Aortokoronare-Bypass Operation

Die Bypassoperation bei Verengung der Kranzgefäße ist nach wie vor die am häufigsten durchgeführte Herzoperation. In Bremen haben wir in 2012 gut 750 isolierte Bypassoperationen vorgenommen. Hinzu kommen 250 Kombinationseingriffe wobei z.B. die Aortenklappe zusätzlich zur Bypassoperation ersetzt werden muss.

Bypass bedeutet, dass eine Engstelle (Stenose) in einem Herzkranzgefäß (Koronararterie) durch einen neuen Blutleiter (Bypass) überbrückt wird. Die Einengung selbst bleibt hierbei, im Gegensatz zur Stentimplantation (Aufdehnung der Einengung) unangetastet. Als Bypassmaterial benutzt man ausschließlich körpereigene Blutleiter. Versuche mit Fremdmaterial, wie z.B. Kunststoff, mussten wegen frühzeitigem Bypassverschluss aufgegeben werden. Gebräuchliche körpereigene Blutleiter sind:

  • linke und rechte innere Brustarterie (Arteria mammaria interna links bzw. rechts, LIMA bzw. RIMA)
  • Beinvene (Vena saphena magna, verläuft an der Beininnenseite vom Innenknöchel bis in die Leiste)
  • Speichenarterie am Unterarm (Arteria radialis)

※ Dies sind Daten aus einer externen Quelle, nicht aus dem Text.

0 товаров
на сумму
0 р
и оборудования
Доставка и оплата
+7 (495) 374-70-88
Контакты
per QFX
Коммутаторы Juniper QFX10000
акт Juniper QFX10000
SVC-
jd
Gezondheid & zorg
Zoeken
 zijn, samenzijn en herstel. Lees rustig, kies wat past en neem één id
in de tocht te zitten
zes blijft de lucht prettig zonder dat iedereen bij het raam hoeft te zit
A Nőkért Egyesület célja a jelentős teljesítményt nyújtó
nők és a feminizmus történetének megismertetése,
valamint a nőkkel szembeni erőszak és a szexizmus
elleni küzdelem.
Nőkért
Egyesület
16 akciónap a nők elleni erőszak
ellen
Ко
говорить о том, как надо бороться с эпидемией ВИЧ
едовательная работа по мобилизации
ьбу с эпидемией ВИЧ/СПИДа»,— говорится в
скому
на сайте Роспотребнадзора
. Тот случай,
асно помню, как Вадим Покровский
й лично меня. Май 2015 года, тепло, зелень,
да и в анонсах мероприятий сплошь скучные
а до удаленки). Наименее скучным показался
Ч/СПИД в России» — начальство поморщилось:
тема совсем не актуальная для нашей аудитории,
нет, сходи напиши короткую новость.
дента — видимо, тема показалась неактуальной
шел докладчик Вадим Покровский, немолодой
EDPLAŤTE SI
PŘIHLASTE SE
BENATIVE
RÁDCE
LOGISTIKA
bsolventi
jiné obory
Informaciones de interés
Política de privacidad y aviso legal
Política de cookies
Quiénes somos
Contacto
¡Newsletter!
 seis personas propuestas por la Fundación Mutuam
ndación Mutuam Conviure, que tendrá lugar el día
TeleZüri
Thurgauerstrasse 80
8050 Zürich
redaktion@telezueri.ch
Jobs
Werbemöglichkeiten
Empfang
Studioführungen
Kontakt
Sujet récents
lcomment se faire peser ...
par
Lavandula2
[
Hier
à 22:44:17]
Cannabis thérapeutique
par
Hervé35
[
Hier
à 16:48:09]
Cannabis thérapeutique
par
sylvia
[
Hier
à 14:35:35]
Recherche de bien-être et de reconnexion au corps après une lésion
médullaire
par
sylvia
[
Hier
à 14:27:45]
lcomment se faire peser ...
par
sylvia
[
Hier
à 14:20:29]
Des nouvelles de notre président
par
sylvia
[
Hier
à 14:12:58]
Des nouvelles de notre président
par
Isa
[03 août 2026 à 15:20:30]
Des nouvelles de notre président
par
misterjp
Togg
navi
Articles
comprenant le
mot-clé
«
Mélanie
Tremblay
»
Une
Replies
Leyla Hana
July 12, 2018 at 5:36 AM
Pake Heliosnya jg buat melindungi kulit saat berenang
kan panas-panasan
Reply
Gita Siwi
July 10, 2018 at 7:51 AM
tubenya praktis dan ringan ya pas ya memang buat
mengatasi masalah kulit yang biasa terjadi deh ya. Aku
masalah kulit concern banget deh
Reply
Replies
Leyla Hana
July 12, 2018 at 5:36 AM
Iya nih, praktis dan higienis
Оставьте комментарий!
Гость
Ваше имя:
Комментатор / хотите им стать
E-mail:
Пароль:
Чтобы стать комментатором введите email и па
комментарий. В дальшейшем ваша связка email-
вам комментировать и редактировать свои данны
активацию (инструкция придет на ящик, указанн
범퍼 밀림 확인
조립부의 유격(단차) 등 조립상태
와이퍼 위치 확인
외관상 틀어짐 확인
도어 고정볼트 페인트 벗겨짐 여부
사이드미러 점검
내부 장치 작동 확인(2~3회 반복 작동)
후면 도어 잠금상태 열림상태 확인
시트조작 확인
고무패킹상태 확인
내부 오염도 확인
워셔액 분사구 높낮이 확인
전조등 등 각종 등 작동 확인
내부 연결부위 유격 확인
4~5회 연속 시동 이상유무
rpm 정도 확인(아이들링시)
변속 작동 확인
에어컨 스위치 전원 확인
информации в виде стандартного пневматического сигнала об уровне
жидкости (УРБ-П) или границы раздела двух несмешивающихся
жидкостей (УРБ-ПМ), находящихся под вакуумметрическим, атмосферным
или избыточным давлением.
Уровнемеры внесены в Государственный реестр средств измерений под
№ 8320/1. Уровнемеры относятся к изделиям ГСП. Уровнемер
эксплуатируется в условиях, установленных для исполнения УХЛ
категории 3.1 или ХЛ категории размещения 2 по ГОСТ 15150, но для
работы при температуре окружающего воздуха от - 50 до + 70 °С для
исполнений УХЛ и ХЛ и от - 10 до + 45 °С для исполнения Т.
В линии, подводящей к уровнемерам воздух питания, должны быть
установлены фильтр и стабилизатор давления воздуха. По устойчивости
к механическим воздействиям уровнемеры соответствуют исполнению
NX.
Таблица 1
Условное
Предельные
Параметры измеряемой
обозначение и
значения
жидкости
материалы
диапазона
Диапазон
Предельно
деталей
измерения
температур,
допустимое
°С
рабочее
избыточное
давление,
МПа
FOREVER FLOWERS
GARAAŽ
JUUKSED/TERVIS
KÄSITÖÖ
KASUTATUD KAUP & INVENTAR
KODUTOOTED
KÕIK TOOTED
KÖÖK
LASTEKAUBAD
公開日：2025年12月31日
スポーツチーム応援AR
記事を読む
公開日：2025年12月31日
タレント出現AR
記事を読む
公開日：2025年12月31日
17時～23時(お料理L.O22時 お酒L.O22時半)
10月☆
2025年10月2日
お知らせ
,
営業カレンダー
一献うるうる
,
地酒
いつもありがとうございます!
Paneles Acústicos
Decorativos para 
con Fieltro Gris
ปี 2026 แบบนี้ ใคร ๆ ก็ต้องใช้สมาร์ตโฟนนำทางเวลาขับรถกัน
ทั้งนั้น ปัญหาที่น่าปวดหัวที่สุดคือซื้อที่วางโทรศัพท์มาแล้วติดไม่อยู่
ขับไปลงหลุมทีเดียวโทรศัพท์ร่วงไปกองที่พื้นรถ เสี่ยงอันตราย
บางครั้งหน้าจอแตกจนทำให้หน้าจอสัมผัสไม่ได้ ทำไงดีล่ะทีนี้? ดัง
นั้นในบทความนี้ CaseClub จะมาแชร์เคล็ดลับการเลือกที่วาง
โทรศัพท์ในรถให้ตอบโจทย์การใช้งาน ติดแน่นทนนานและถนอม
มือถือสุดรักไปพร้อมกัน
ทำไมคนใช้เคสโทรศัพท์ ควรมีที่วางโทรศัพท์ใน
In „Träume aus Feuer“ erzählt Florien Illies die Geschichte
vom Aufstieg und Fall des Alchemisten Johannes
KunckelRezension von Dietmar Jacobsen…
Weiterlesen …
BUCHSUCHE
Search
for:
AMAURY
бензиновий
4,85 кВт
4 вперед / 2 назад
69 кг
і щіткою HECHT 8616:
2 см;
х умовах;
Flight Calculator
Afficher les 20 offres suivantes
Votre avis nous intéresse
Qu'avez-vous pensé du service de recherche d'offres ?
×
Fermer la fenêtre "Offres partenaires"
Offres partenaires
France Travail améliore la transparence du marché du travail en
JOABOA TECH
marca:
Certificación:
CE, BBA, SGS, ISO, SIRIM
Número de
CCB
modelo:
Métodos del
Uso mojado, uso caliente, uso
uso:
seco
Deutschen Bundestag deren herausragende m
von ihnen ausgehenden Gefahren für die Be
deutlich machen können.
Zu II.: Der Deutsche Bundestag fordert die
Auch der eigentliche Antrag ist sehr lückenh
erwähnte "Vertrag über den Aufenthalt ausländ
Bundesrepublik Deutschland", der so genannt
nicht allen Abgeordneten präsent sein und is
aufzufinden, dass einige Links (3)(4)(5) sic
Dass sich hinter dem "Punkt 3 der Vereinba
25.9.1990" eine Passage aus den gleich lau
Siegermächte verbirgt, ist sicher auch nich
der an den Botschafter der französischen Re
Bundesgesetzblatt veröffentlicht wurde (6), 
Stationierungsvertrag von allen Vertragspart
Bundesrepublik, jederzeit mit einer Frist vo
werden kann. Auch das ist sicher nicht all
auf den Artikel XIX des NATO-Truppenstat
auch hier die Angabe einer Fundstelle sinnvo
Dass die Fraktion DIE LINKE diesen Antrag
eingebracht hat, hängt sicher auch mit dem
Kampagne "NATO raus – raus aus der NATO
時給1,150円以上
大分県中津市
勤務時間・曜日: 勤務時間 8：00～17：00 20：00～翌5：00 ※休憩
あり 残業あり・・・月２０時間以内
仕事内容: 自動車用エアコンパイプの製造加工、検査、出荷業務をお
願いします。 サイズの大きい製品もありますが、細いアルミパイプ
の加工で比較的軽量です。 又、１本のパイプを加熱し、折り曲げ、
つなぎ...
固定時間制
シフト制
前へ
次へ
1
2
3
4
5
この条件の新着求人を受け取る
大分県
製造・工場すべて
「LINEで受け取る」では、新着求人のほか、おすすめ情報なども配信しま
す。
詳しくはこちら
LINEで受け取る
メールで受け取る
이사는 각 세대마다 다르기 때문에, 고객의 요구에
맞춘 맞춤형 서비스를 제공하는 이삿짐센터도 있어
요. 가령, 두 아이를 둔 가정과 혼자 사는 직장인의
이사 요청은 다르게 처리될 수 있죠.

Durch große wissenschaftliche Untersuchungen konnte gezeigt werden, dass die Brustarterien den Beinvenen und Unterarmarterien aufgrund besserer Haltbarkeit (Offenheitsrate) im Langzeitverlauf überlegen sind. Hingegen konnten Unterschiede zwischen der Offenheitsrate von Beinvenen und Unterarmarterien bisher noch nicht wissenschaftlich bewiesen werden. Heute ist es Standard die linke innere Brustarterie als Bypass (LIMA) für das große Kranzgefäß der Herzvorderwand (RIVA) zu benutzen und für die restlichen Bypassanschlüsse Beinvene zu verwenden. In Bremen bemühen wir uns, speziell auch bei jüngeren Patienten, beide Brustarterien zu nutzen (bei 85% der Operationen in 2012) und Venen als Bypassmaterial nur eingeschränkt einzusetzen (überwiegend arterielle Bypass-Operation). Werden alle Kranzgefäße mit arteriellen Blutleitern versorgt, spricht man von „total-arterieller Revaskularisation“. Hierzu wird nur die linke innere Brustarterie an ihrem Ursprung aus der Schlüsselbeinarterie belassen und für die Versorgung der Herzvorderwand genutzt. Die rechte Brustarterie wird mit der linksseitigen Arterie verbunden (LIMA-RIMA-T-Graft)  und kann dann für die Herzseiten- und teilweise auch für die Hinterwandgefäße benutzt werden. Es muss aber angemerkt werden, dass bei vergrößertem Herzen die Bypasslänge für die Hinterwandgefäße nicht ausreichen kann und der Wert der Technik noch nicht belegt ist. Eine sichere Alternative ist hier die Bypassversorgung der Herzhinterwand mit einem Venenstück bzw. falls nicht brauchbar oder gar entfernt (Krampfadern bzw. nach Krampfaderoperation) mit der Unterarmarterie. In diesem Fall spricht man von der „überwiegend arteriellen Revaskularisation“, die wir in Bremen bevorzugen.

Unser Operationsvideo zeigt die Gewinnung beider Brustarterien, danach wird der Herzbeutel eröffnet und der LIMA-RIMA-T-Graft (Bild 1) hergestellt. Es folgt der Anschluss an die Herz-Lungen-Maschine. Danach wird das Herz durch Infusion einer speziellen Schutzlösung stillgelegt. Es werden die Verbindungen zwischen den Bypass- und Kranzgefäßen hergestellt, anschließend wird das Herz wieder zum Schlagen gebracht und der Venenbypass zur rechten Kranzarterie mit den Hauptschlagader verbunden. Nach Kontrolle der Verbindungen auf Dichtigkeit wird die Herz-Lungen-Maschine abgeschaltet und die Brust verschlossen. Man spricht hier von einer konventionellen Bypassoperation, da die Herz-Lungen-Maschine zum Einsatz kommt und das Herz zum Annähen der Bypassgefäße an den Kranzgefäßen stillgelegt wird.